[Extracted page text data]
********

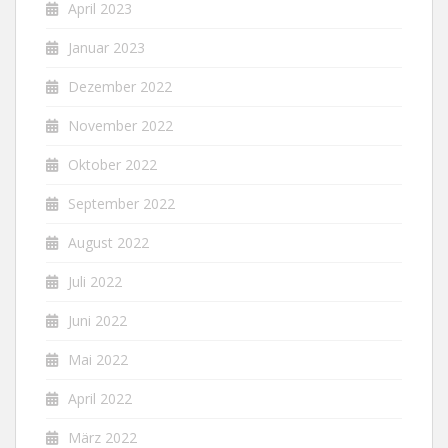
April 2023
Januar 2023
Dezember 2022
November 2022
Oktober 2022
September 2022
August 2022
Juli 2022
Juni 2022
Mai 2022
April 2022
März 2022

********

-- PROBLEM TO WORK ON --
Please, without any pictures, print each entry exactly.

-- ANSWER BELOW --
April 2023
Januar 2023
Dezember 2022
November 2022
Oktober 2022
September 2022
August 2022
Juli 2022
Juni 2022
Mai 2022
April 2022
März 2022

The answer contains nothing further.